The third one, Oriol et al. (2014), is also related to quality characteristics, more specifically quality models. They evaluated the current state of the art of the existing quality models for web services. In total, they found 47 different quality models. One of their results is that most of the quality models do not take into account standards like ISO/IEC 25000 for the development of the proposed quality model. We concluded the same in our review. This work differs from ours because they evaluated a different domain (web services). Moreover, they do not identify software quality measures.

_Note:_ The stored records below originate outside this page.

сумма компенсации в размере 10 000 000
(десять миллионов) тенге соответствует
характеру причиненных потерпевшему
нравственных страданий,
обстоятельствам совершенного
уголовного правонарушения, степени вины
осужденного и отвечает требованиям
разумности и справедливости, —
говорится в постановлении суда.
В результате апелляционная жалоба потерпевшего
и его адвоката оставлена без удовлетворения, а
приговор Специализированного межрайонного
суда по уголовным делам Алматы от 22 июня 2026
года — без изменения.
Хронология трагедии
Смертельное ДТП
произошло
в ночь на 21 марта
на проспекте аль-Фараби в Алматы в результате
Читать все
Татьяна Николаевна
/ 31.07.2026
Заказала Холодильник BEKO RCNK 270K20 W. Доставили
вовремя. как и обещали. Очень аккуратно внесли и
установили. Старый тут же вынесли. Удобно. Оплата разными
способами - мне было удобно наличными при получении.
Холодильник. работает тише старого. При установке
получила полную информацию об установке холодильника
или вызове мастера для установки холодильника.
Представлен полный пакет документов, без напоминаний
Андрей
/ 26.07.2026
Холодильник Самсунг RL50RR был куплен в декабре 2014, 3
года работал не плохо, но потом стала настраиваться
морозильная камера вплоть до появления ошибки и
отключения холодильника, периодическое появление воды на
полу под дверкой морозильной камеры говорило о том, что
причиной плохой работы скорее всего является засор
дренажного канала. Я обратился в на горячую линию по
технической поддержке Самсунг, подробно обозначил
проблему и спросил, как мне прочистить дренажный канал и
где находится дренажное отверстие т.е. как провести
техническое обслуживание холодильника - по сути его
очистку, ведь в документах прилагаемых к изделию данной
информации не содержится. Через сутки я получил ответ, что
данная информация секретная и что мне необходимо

Recently, Reis (2015) performed a systematic mapping looking for approaches to evaluate usability for mobile applications. They identified 101 usability evaluation approaches for mobile applications, 28 of which applied to ubiquitous mobile applications. One of the goals of this work was to verify the presence of ubiquity characteristics, defined by Spínola and Travassos (2012), in the approaches found in their work. They figured out that 5 from 11 ubiquity characteristics were considered in the approaches that they found. Moreover, they also look for what the approaches considered in terms of usability (that is, memorability, cognitive load, errors, learnability, efficiency, effectiveness and satisfaction). Although this paper looks like ours while considering aspects about usability and ubiquitous application, it differs from ours in the focus of identifying approaches for evaluation and not quality characteristics and measures and it was particular for mobile applications not ubiquitous applications that have specific characteristics discussed in our work (Figs. 13, 14).

Fig. 13
figure 13

The systematic map

Fig. 14
figure 14

System/Software Product Quality Model (ISO/IEC 25010 2011)

8 Conclusion and Future work

Characteristics of ubiquitous systems such as context-awareness and invisibility bring new challenges to human–computer interaction. In this scenario, the following question arises: How can we evaluate the HCI quality in ubiquitous systems?

Motivated by this question and by the scarcity of work in the literature that summarizes all evidence about HCI evaluation in ubiquitous systems, we decided to conduct a systematic mapping study in the context of HCI quality evaluation in ubiquitous systems. The search was conducted in six important electronic databases, and after following a rigorous literature review process, we produced a set of 27 quality characteristics and 218 measures useful for HCI quality evaluation in ubiquitous systems.

We then analyzed these 27 characteristics considering the System/Software Product Quality Model and Quality in Use Model from the SQuaRE standard. We concluded that 21 characteristics are generic for any kind of system, since they are present in the SQuaRE models, but it is still necessary to take into account ubiquity particularities when evaluating these characteristics in ubiquitous systems. On the other hand, we identified six characteristics that make us believe they are particular to HCI evaluation of ubiquitous systems.

The SM results also show evidence about the need of more research in order to: (1) aggregate all characteristics found in these SM studies; (2) specify better the identified measures; (3) validate the identified measures; and (4) create a complete quality model that organizes characteristics and measures in a hierarchical way.

Furthermore, this study leaves the following future work:

  • The measures may have relationships, for example, measures from Context-awareness may impact on Usability.

  • Once new measures are defined, they need to be applied in different domains and different types of ubiquitous systems (e.g., touristic guides) to be really validated and to show their utility;

  • Knowing the quality characteristics, new approaches for the development of ubiquitous systems that consider the quality characteristics early in the development should be defined instead of leaving the quality evaluation for the end of the development cycle;

  • Prioritization of the software measures can be done with respect to their importance;

  • Software testing procedures should be defined to correctly collect each one of the measures in different scenarios of use; and

  • Definition of a testing process for different types of ubiquitous systems based on both the quality characteristics and the software measures presented in this paper.